Initially, the tower had a single centrally-placed lamp containing an Osram gas-filled incandescent light bulb, which gave a single white flash every ten seconds, with a visible range of 16 nautical miles. A foghorn was also installed, in a separate shed on the tower top. Later, the single light was replaced by a pair of small (fifth-order) revolving dioptric optics, each of which produced a single flash every 10 seconds; they were mounted in small turrets on opposite sides of the tower: one shone red towards the north-west, the other shone white towards the south-east (their arcs overlapped, so that vessels approaching from seaward would see the red light as well as the white if their course took them too close to St Catherine's Point, approaching from the west, or Selsey Bill, approaching from the east). In December 1935, a radio beacon was added.
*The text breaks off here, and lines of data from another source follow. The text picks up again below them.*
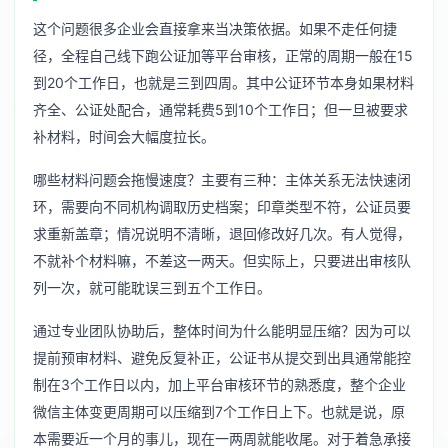
这个问题很多企业会直接拿来当决策依据。如果不走任何捷
径，全程自己线下跑公证加等平台审核，正常的周期一般在15
到20个工作日，也就是三到四周。其中公证环节本身如果材料
齐全、公证处配合，通常耗费5到10个工作日；但一旦被要求
补材料，时间会大幅度拉长。
哪些材料问题会拖慢速度？主要有三种：主体关系无法快速闭
环，需要向不同机构调取历史档案；印章类型不符，公证员要
求重新盖章；情况说明不清晰，退回修改好几次。有人觉得，
不就补个材料嘛，不差这一两天。但实际上，只要进出审核队
列一次，就可能耽误三到五个工作日。
通过专业团队协助后，整体时间为什么能明显压缩？因为可以
提前预审材料、避免反复补正，公证书从提交到出具通常能控
制在3个工作日以内，加上平台审核环节的熟悉度，整个企业
微信主体变更周期可以压缩到7个工作日上下。也就是说，原
本需要近一个月的事儿，现在一两周就能收尾。对于着急承接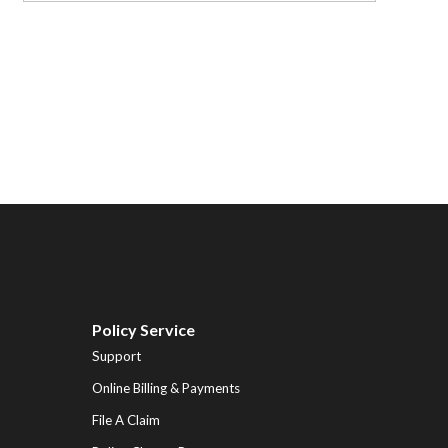
Policy Service
Support
Online Billing & Payments
File A Claim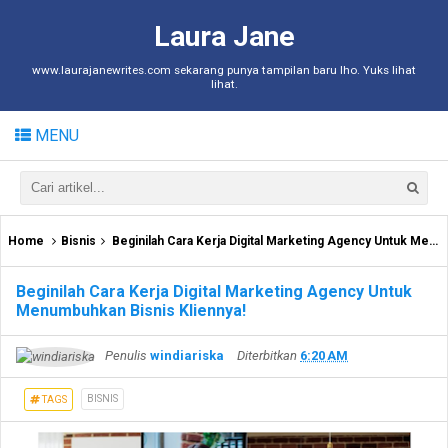
Laura Jane
www.laurajanewrites.com sekarang punya tampilan baru lho. Yuks lihat
lihat.
MENU
Home
Bisnis
Beginilah Cara Kerja Digital Marketing Agency Untuk Menumbuhkan Bisnis Kliennya!
Beginilah Cara Kerja Digital Marketing Agency Untuk
Menumbuhkan Bisnis Kliennya!
Penulis
windiariska
Diterbitkan
6:20 AM
BISNIS
TAGS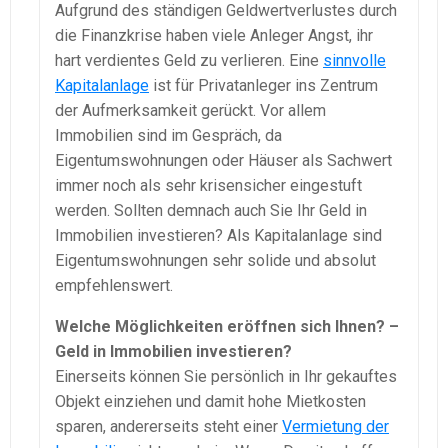
Aufgrund des ständigen Geldwertverlustes durch
die Finanzkrise haben viele Anleger Angst, ihr
hart verdientes Geld zu verlieren. Eine
sinnvolle
Kapitalanlage
ist für Privatanleger ins Zentrum
der Aufmerksamkeit gerückt. Vor allem
Immobilien sind im Gespräch, da
Eigentumswohnungen oder Häuser als Sachwert
immer noch als sehr krisensicher eingestuft
werden. Sollten demnach auch Sie Ihr Geld in
Immobilien investieren? Als Kapitalanlage sind
Eigentumswohnungen sehr solide und absolut
empfehlenswert.
Welche Möglichkeiten eröffnen sich Ihnen? –
Geld in Immobilien investieren?
Einerseits können Sie persönlich in Ihr gekauftes
Objekt einziehen und damit hohe Mietkosten
sparen, andererseits steht einer
Vermietung der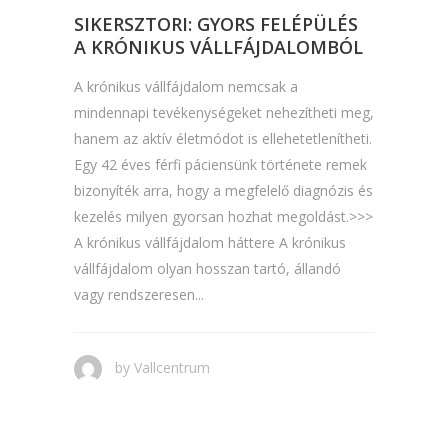
SIKERSZTORI: GYORS FELÉPÜLÉS
A KRÓNIKUS VÁLLFÁJDALOMBÓL
A krónikus vállfájdalom nemcsak a
mindennapi tevékenységeket nehezítheti meg,
hanem az aktív életmódot is ellehetetlenítheti.
Egy 42 éves férfi páciensünk története remek
bizonyíték arra, hogy a megfelelő diagnózis és
kezelés milyen gyorsan hozhat megoldást.>>>
A krónikus vállfájdalom háttere A krónikus
vállfájdalom olyan hosszan tartó, állandó
vagy rendszeresen...
by
Vallcentrum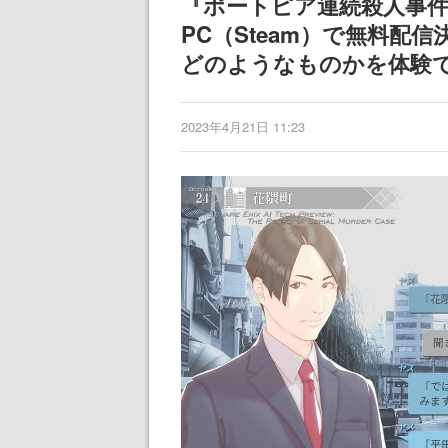
『ポートピア連続殺人事件
記念したキャン
PC（Steam）で無料配
どのようなものかを体験
2023年4月21日 11:23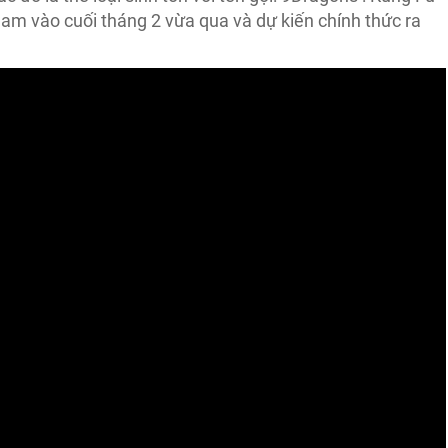
m vào cuối tháng 2 vừa qua và dự kiến chính thức ra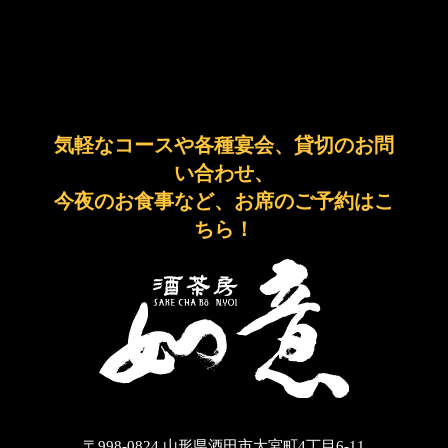
気軽なコースや各種宴会、貸切のお問
い合わせ、
今夜のお食事など、お席のご予約はこ
ちら！
〒998-0824 山形県酒田市大宮町4丁目6-11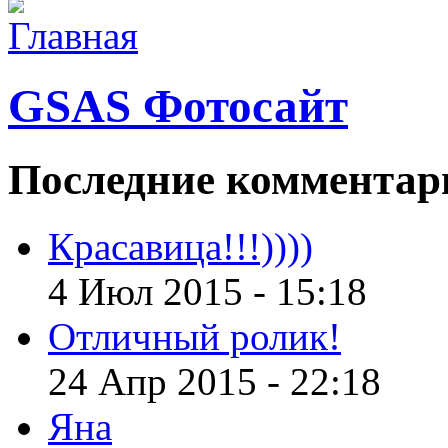
GSAS Фотосайт
Последние
комментар
Красавица!!!))))
4 Июл 2015 - 15:18
Отличный ролик!
24 Апр 2015 - 22:18
Яна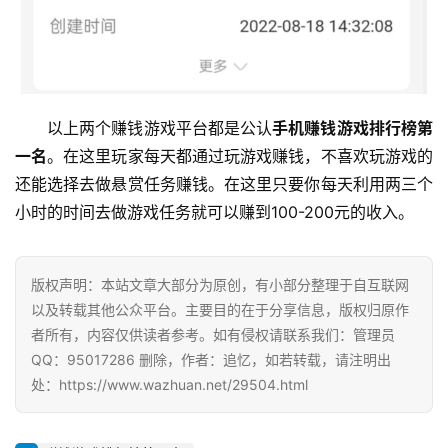
以上两个赚钱游戏平台都是公认
手机赚钱游戏排行榜第
一名
。在这里玩家每天都通过玩游戏赚钱，不喜欢玩游戏的
还能选择去做悬赏任务赚钱。在这里只要你每天利用两三个
小时的时间去做游戏任务就可以赚到100-200元的收入。
版权声明：本站文章大部分为原创，有小部分整理于自互联网
以及转载其他公众平台。主要目的在于分享信息，版权归原作
者所有，内容仅供读者参考。如有侵权请联系我们：管理员
QQ：95017286 删除，作者：追忆，如若转载，请注明出
处：https://www.wazhuan.net/29504.html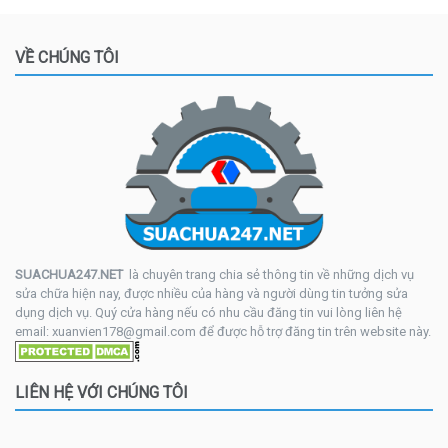
VỀ CHÚNG TÔI
SUACHUA247.NET
là chuyên trang chia sẻ thông tin về những dịch vụ
sửa chữa hiện nay, được nhiều của hàng và người dùng tin tưởng sửa
dụng dịch vụ. Quý cửa hàng nếu có nhu cầu đăng tin vui lòng liên hệ
email: xuanvien178@gmail.com để được hỗ trợ đăng tin trên website này.
LIÊN HỆ VỚI CHÚNG TÔI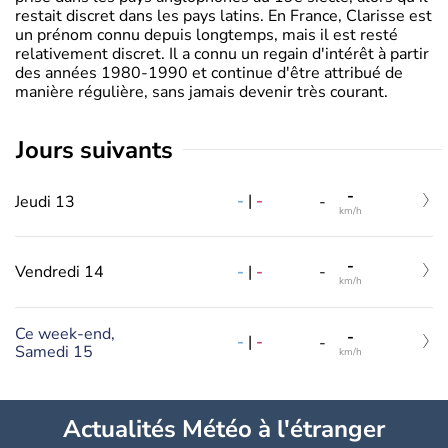
restait discret dans les pays latins. En France, Clarisse est
un prénom connu depuis longtemps, mais il est resté
relativement discret. Il a connu un regain d'intérêt à partir
des années 1980-1990 et continue d'être attribué de
manière régulière, sans jamais devenir très courant.
jours suivants
-
-
|
-
Jeudi 13
-
km/h
-
-
|
-
Vendredi 14
-
km/h
Ce week-end,
-
-
|
-
-
Samedi 15
km/h
Actualités Météo à l'étranger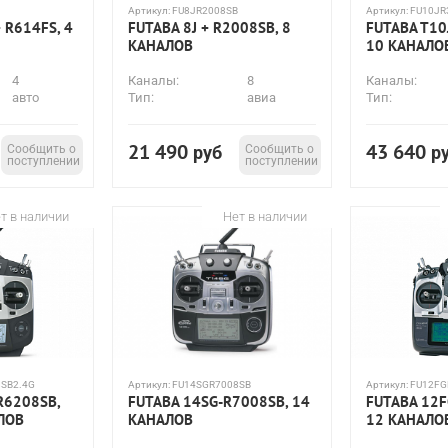
Артикул:
FU8JR2008SB
Артикул:
FU10JR
 R614FS, 4
FUTABA 8J + R2008SB, 8
FUTABA T10
КАНАЛОВ
10 КАНАЛО
4
Каналы:
8
Каналы:
авто
Тип:
авиа
Тип:
21 490
43 640
Сообщить о
руб
Сообщить о
р
поступлении
поступлении
т в наличии
Нет в наличии
SB2.4G
Артикул:
FU14SGR7008SB
Артикул:
FU12FG
R6208SB,
FUTABA 14SG-R7008SB, 14
FUTABA 12F
АЛОВ
КАНАЛОВ
12 КАНАЛО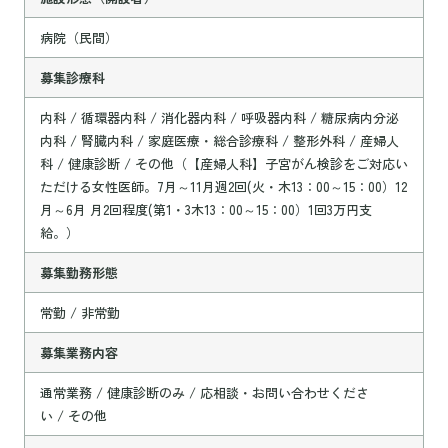
病院（民間）
募集診療科
内科 / 循環器内科 / 消化器内科 / 呼吸器内科 / 糖尿病内分泌
内科 / 腎臓内科 / 家庭医療・総合診療科 / 整形外科 / 産婦人
科 / 健康診断 / その他（【産婦人科】子宮がん検診をご対応い
ただける女性医師。7月～11月週2回(火・木13：00～15：00）12
月～6月 月2回程度(第1・3木13：00～15：00）1回3万円支
給。）
募集勤務形態
常勤 / 非常勤
募集業務内容
通常業務 / 健康診断のみ / 応相談・お問い合わせくださ
い / その他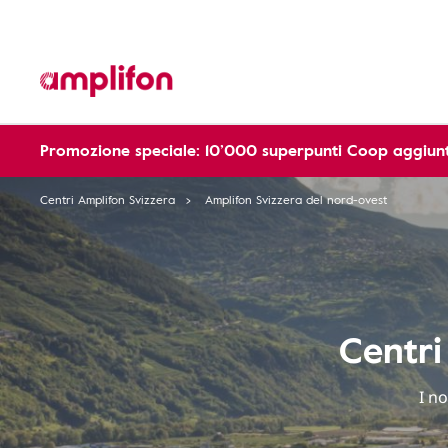
Promozione speciale: 10’000 superpunti Coop aggiunt
Centri Amplifon Svizzera
Amplifon Svizzera del nord-ovest
Centri
I no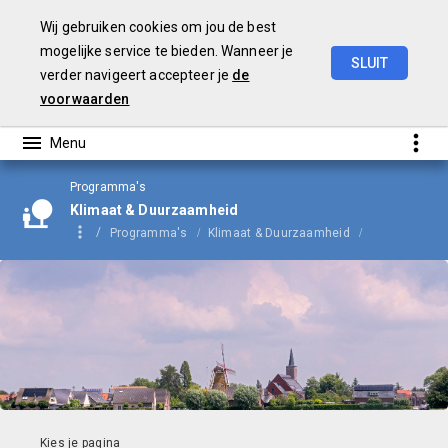
Wij gebruiken cookies om jou de best
mogelijke service te bieden. Wanneer je
SLUIT
verder navigeert accepteer je
de
Begroting
2024
voorwaarden
Programma's
Klimaat & Duurzaamheid
Programma's
Klimaat & Duurzaamheid
Thema's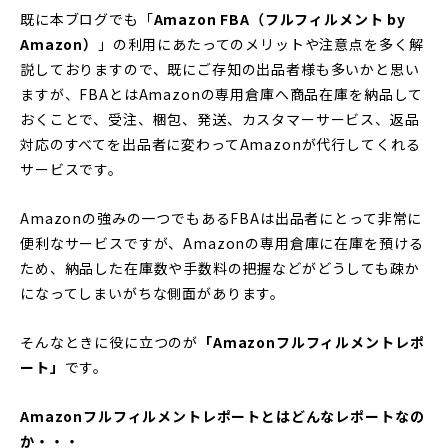
既に本ブログでも「
Amazon FBA（フルフィルメント by
Amazon）
」の利用にあたってのメリットや注意点を多く解
説しておりますので、既にご存知の出品者様も多いかと思い
ますが、FBAとはAmazonの専用倉庫へ商品在庫を納品して
おくことで、受注、梱包、発送、カスタマーサービス、返品
対応のすべてを出品者に変わってAmazonが代行してくれる
サービスです。
Amazonの強みの一つでもあるFBAは出品者にとって非常に
便利なサービスですが、Amazonの専用倉庫に在庫を預ける
ため、納品した在庫数や手数料の把握などがどうしても疎か
になってしまいがちな側面があります。
そんなときに役に立つのが
「Amazonフルフィルメントレポ
ート」
です。
Amazonフルフィルメントレポートとはどんなレポートなの
か・・・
In 1938, a more powerful diaphone fog signal was installed (in place of the old fog horn), which gave one 2.5-second blast every minute. It was synchronised with the radio beacon; by timing the delay between receiving the radio signal and the audible signal, vessels were able to calculate their distance from the tower. The tower was equipped with a fog bell, as well as the diaphone, which sounded one stroke every 7.5 seconds.

The Nab Tower was manned as a lighthouse, but also functioned as a Royal Navy signal station; and during World War II, it was equipped with a pair of Bofors guns to provide some defence to the Solent approach, and actually shot down several aircraft. The Royal Navy withdrew its personnel from the tower sometime after the war, but the tower remained under Ministry of Defence ownership until 1984, when Trinity House acquired the freehold (they had previously taken over responsibility for the light itself from the Admiralty in 1929).

The Nab Tower still functions as a lighthouse, but since 1983 it has been unmanned. That year, a helicopter pad was constructed on the tower, and a new pre-fabricated lantern-tower was installed containing an automated acetylene lamp; as well as powering the lamp, acetylene gas drove the revolving mechanism for the lightweight GRP optic in which the lamp was set. In 1995, the light was converted to solar power operation, and a new Orga rotating beacon was installed in the lantern (later, a Vega VRB-25 rotating beacon was used).

On 7 November 1999 the merchant freighter Dole America, carrying a cargo of bananas and pineapples, hit the Nab at 4:02. The ship was badly damaged and may have sunk if it hadn't been run aground. The base of the tower suffered superficial and internal damage. The damage was repaired in 2001.

The tower was featured as the main setting of the 1951 Hammer thriller The Dark Light.

==Major refurbishment in 2013==
In 2013, Trinity House commissioned BAM Nuttall to undertake a major refurbishment programme due to extensive corrosion of the upper levels, meaning it was unsafe to land helicopters on the helipad. Partial dismantling of the structure followed, undertaken with the help of a tower crane, which was installed within a former ammunition shaft. The height of the tower was reduced from 27 metres to 17, all external steel and cladding were removed, and the existing concrete sub-structure was coated in a new layer of gun-applied concrete. On completion, new AIS and RACON beacons were fitted, along with a fixed main LED light (and identical standby light) with a 12 nautical mile range; a new fog signal was also installed, sounding two blasts every 30 seconds (altered to one blast in 2022). All are solar powered.

The distinctive red lantern structure, removed as part of the refurbishment, is now on display at Hurst Castle, together with the old rotating beacon. In addition, a pair of rotating 4th-order dioptric optics, which were in use on the tower prior to automation, is also displayed at the castle.